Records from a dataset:
※

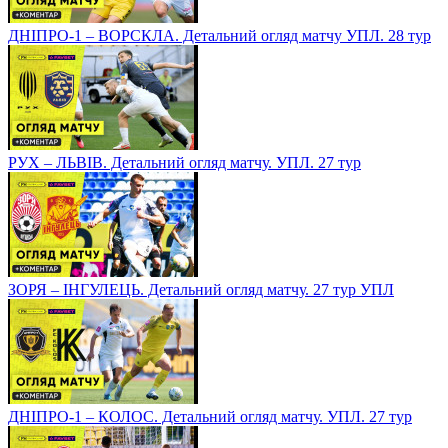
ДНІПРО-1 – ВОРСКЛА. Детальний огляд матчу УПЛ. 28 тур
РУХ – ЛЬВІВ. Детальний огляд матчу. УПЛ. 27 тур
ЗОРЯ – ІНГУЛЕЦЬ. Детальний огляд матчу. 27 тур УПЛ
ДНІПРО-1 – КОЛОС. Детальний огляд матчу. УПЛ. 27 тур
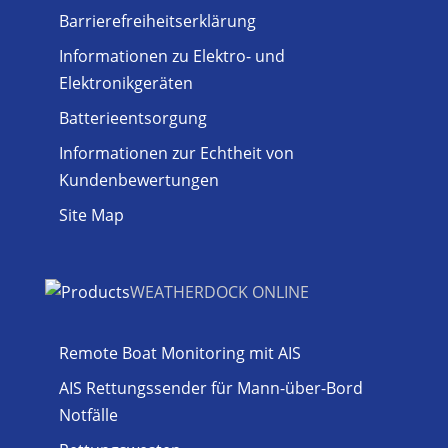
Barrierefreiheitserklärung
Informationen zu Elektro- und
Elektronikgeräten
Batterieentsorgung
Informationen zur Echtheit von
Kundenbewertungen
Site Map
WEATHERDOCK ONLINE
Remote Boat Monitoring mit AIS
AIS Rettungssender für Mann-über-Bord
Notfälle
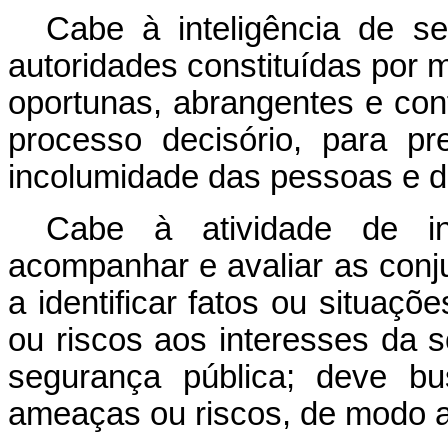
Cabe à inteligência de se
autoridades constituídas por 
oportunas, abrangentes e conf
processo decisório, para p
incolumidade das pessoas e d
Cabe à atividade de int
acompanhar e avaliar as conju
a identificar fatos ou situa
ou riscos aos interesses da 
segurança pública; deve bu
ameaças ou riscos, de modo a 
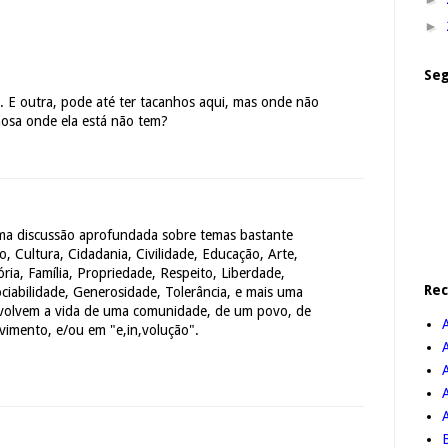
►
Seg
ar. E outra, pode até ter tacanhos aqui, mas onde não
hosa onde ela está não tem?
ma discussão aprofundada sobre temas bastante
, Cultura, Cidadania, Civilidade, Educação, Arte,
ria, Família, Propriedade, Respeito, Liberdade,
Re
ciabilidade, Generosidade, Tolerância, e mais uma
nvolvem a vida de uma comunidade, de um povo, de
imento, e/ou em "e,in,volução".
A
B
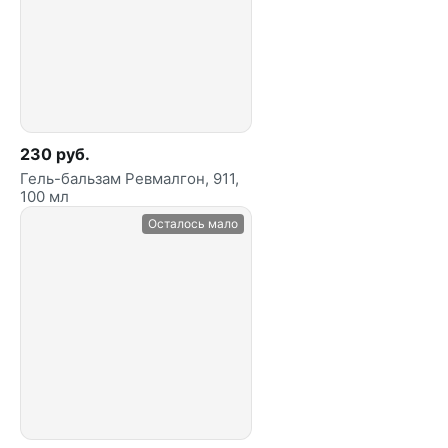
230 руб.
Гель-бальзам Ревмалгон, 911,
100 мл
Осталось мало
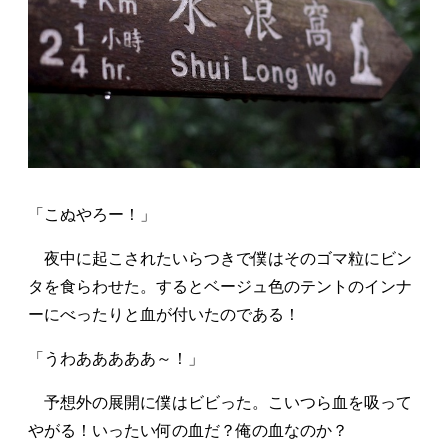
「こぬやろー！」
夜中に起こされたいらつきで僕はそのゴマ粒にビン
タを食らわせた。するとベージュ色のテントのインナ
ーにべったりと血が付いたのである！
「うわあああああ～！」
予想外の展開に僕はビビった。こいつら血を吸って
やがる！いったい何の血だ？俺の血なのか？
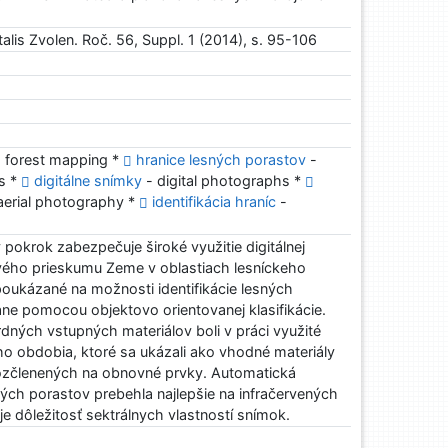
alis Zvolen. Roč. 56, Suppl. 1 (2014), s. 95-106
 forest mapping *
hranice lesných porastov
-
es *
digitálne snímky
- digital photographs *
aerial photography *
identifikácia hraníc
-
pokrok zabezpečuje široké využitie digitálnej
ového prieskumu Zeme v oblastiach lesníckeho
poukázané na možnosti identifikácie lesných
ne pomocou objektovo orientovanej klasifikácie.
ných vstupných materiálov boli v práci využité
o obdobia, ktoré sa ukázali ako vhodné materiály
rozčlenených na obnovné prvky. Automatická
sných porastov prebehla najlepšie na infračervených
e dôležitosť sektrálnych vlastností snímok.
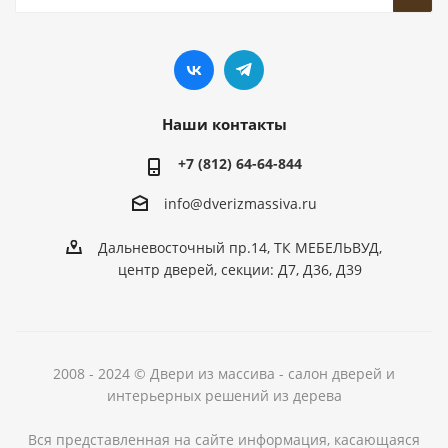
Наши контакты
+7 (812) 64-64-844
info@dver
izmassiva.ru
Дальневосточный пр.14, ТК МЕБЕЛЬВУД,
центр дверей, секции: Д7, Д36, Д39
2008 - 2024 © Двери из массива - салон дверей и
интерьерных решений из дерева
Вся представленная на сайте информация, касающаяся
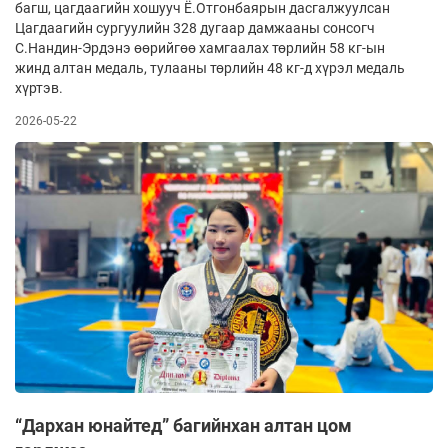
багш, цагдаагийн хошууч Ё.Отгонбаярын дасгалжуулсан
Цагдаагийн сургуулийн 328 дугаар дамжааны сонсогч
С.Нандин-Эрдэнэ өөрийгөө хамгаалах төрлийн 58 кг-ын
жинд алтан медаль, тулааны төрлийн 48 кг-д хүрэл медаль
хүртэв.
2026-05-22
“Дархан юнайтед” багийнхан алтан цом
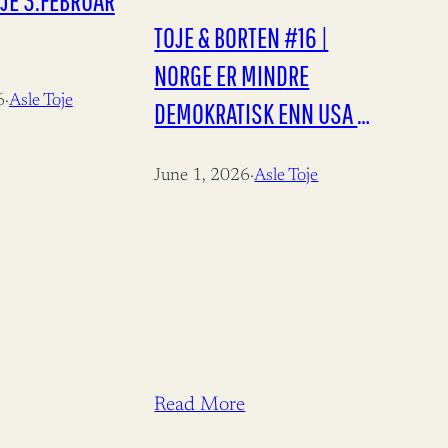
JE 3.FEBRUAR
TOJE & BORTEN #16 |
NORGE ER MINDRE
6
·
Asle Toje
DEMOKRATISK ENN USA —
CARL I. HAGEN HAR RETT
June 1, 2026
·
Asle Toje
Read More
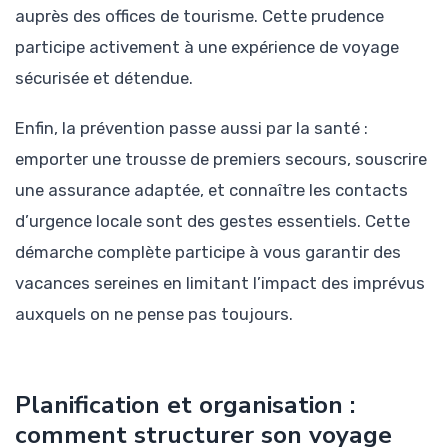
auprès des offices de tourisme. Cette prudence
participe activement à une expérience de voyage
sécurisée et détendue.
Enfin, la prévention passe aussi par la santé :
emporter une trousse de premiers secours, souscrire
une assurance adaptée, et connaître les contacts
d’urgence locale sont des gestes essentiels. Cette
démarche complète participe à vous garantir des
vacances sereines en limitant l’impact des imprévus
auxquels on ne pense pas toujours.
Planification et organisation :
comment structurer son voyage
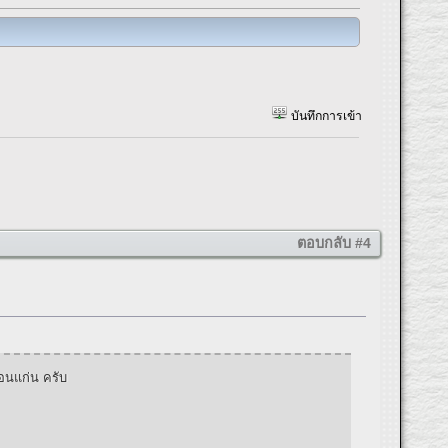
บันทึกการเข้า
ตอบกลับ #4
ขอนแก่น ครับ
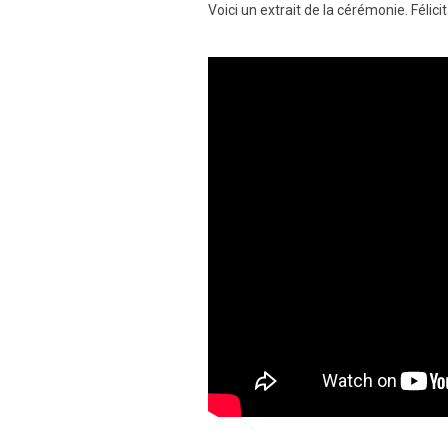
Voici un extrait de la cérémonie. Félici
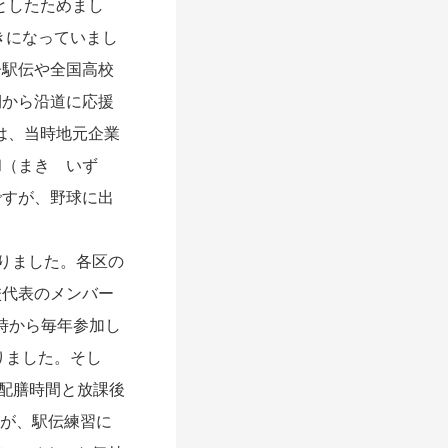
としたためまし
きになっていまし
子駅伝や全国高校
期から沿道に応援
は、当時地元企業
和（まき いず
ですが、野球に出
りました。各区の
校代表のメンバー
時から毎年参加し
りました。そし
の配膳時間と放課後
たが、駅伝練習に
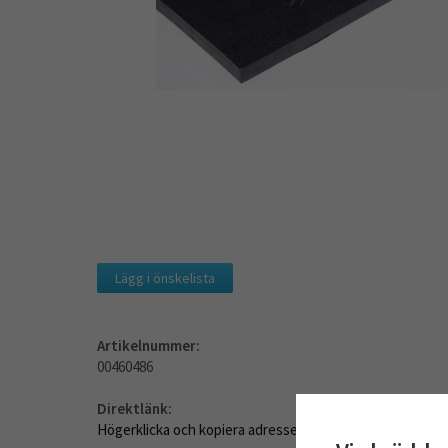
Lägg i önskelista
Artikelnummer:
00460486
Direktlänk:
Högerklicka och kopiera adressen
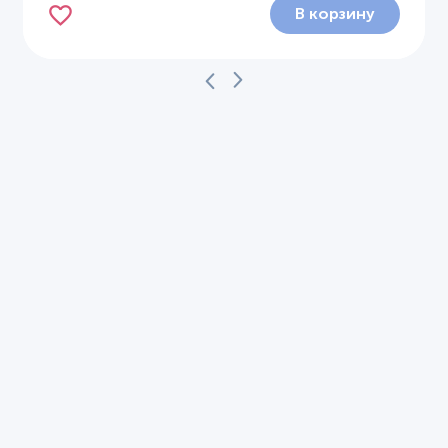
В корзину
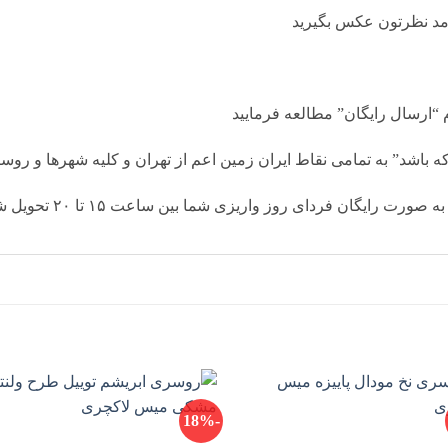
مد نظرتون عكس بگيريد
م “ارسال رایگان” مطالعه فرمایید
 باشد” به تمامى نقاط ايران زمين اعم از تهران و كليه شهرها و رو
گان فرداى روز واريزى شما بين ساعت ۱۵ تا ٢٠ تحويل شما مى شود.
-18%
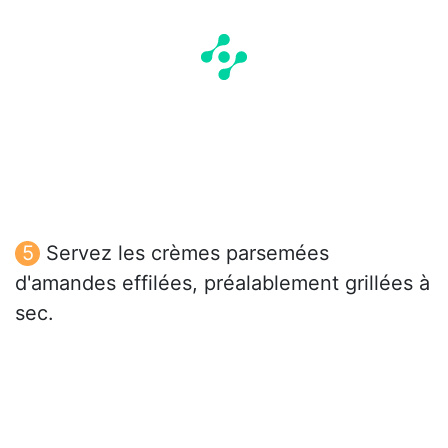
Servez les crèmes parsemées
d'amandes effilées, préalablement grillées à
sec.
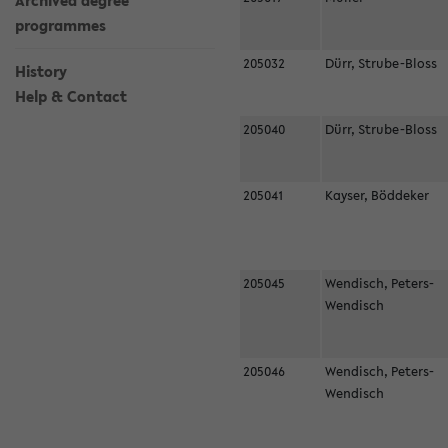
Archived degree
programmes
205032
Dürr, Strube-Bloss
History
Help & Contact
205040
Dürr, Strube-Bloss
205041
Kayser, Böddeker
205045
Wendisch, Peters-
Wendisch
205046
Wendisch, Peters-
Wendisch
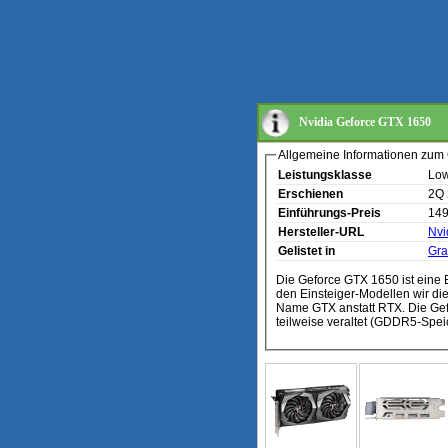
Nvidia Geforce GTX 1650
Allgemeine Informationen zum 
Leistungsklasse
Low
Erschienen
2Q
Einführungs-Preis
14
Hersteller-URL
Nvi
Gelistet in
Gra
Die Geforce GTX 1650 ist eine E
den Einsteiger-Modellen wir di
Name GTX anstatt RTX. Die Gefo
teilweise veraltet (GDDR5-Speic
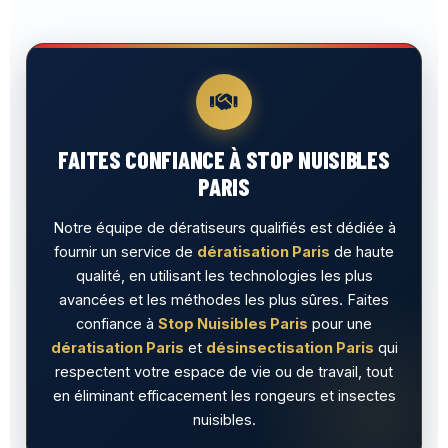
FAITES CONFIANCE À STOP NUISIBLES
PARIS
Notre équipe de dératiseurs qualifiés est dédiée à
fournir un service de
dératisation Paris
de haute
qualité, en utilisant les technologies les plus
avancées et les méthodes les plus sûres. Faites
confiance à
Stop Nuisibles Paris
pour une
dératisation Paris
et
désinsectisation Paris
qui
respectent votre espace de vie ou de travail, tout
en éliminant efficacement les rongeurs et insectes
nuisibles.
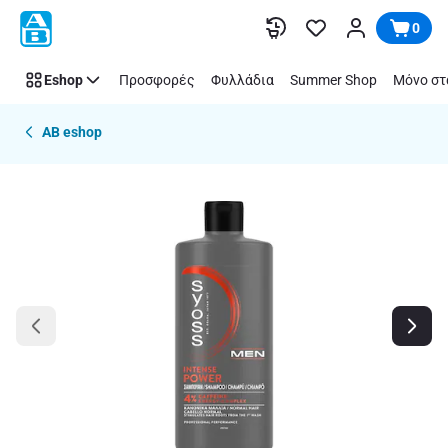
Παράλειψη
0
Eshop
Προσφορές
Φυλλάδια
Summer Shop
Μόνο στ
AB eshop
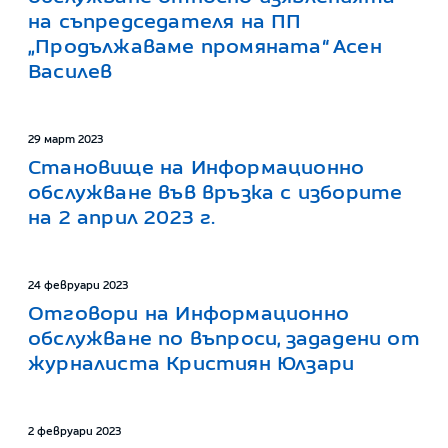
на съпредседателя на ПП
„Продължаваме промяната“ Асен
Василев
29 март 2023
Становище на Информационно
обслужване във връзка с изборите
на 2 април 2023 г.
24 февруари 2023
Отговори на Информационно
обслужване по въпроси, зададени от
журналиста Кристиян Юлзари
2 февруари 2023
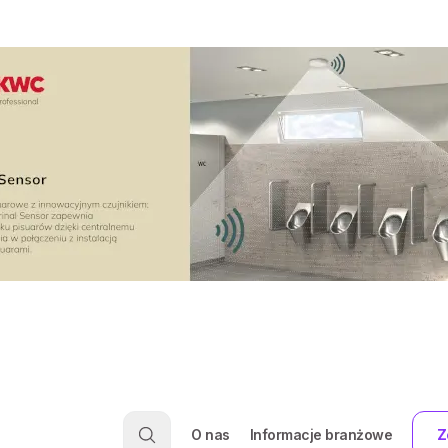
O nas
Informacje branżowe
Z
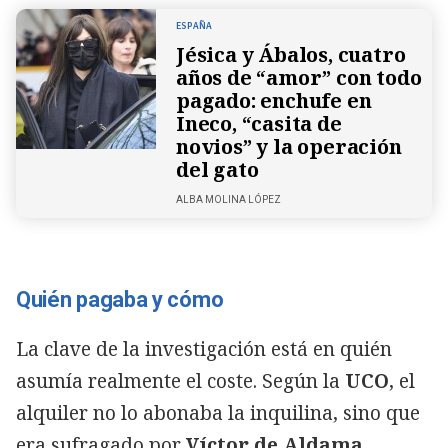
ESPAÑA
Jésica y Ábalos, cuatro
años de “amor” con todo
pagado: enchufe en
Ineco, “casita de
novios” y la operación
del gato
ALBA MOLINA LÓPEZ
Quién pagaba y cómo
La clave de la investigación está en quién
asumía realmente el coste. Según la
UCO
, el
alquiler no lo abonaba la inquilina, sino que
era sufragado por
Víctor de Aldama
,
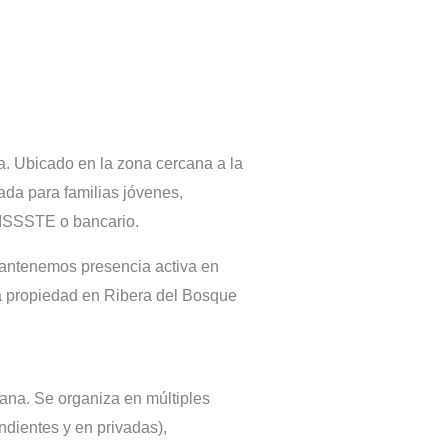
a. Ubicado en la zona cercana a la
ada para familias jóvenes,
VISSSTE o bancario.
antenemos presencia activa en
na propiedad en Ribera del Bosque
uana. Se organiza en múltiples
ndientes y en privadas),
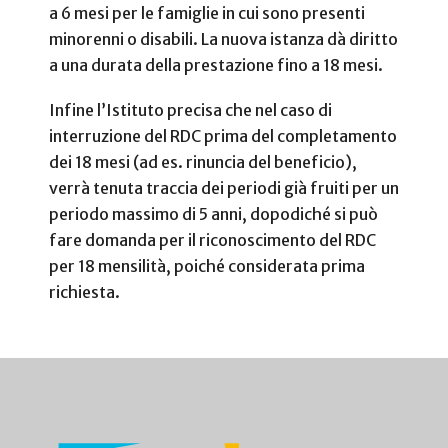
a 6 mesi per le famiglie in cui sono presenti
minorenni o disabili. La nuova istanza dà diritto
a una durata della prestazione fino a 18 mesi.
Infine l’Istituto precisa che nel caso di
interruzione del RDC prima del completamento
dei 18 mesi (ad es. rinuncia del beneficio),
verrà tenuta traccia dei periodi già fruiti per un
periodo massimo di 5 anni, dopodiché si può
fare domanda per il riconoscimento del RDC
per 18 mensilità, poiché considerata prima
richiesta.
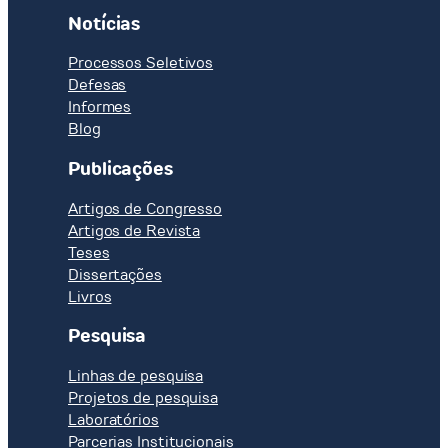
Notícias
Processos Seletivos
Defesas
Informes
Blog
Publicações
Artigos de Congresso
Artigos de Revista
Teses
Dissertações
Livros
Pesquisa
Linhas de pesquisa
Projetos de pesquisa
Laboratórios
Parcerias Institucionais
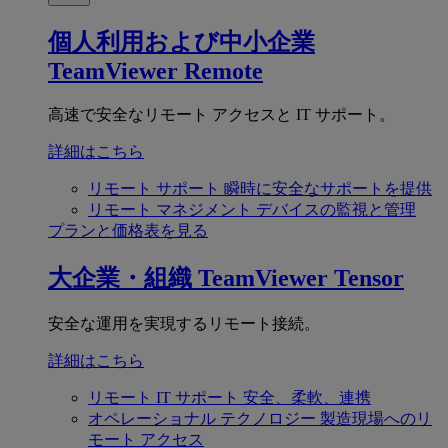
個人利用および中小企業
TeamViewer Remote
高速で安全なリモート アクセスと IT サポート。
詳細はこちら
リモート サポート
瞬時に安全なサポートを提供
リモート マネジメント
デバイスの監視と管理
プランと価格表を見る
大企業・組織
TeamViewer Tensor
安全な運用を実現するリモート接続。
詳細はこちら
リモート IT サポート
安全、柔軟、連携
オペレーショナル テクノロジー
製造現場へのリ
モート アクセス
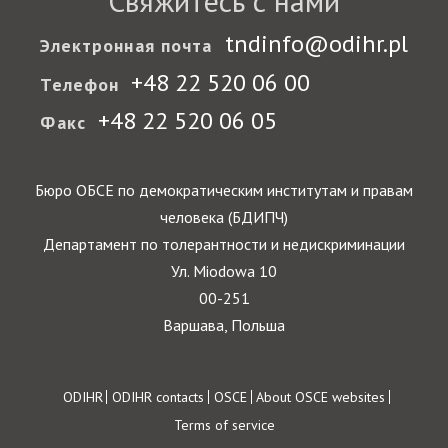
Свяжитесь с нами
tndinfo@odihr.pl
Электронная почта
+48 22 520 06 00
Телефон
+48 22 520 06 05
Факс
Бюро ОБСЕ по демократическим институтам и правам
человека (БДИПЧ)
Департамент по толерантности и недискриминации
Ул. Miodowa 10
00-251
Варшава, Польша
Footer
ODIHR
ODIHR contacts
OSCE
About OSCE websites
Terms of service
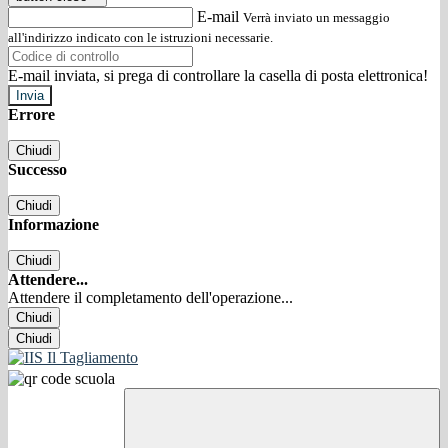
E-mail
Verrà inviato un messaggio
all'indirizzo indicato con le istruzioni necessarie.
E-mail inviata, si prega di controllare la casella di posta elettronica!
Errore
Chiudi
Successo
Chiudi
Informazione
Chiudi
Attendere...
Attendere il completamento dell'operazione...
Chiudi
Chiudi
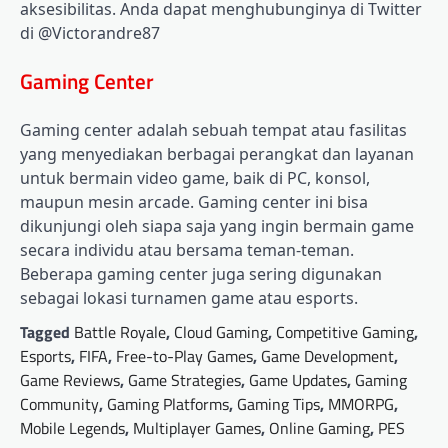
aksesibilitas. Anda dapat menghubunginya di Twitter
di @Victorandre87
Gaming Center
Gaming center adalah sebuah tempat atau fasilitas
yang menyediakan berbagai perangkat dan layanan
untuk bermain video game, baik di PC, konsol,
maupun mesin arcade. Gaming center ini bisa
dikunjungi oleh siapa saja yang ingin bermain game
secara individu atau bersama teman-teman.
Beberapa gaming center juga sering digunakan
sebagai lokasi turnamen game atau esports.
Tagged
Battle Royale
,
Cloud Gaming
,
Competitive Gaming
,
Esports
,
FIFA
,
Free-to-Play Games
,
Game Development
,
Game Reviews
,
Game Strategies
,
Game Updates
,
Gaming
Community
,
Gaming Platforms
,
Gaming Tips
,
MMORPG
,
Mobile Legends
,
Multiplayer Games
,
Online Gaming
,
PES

※

» ABOUT THIS TASK: Copy only the lines above from the one containing "ou riscos aos interesses da" through the one containing "poukázané na možnosti identifikácie lesných", both included. Leave out the pictures.

» FINAL ANSWER:
ou riscos aos interesses da 
segurança pública; deve bu
ameaças ou riscos, de modo a 
►
Seg
ar. E outra, pode até ter tacanhos aqui, mas onde não
hosa onde ela está não tem?
ma discussão aprofundada sobre temas bastante
, Cultura, Cidadania, Civilidade, Educação, Arte,
ria, Família, Propriedade, Respeito, Liberdade,
Re
ciabilidade, Generosidade, Tolerância, e mais uma
nvolvem a vida de uma comunidade, de um povo, de
imento, e/ou em "e,in,volução".
A
B
230 руб.
Гель-бальзам Ревмалгон, 911,
100 мл
Осталось мало
「こぬやろー！」
夜中に起こされたいらつきで僕はそのゴマ粒にビン
タを食らわせた。するとベージュ色のテントのインナ
ーにべったりと血が付いたのである！
「うわあああああ～！」
予想外の展開に僕はビビった。こいつら血を吸って
やがる！いったい何の血だ？俺の血なのか？
alis Zvolen. Roč. 56, Suppl. 1 (2014), s. 95-106
 forest mapping *
hranice lesných porastov
-
es *
digitálne snímky
- digital photographs *
aerial photography *
identifikácia hraníc
-
pokrok zabezpečuje široké využitie digitálnej
ového prieskumu Zeme v oblastiach lesníckeho
poukázané na možnosti identifikácie lesných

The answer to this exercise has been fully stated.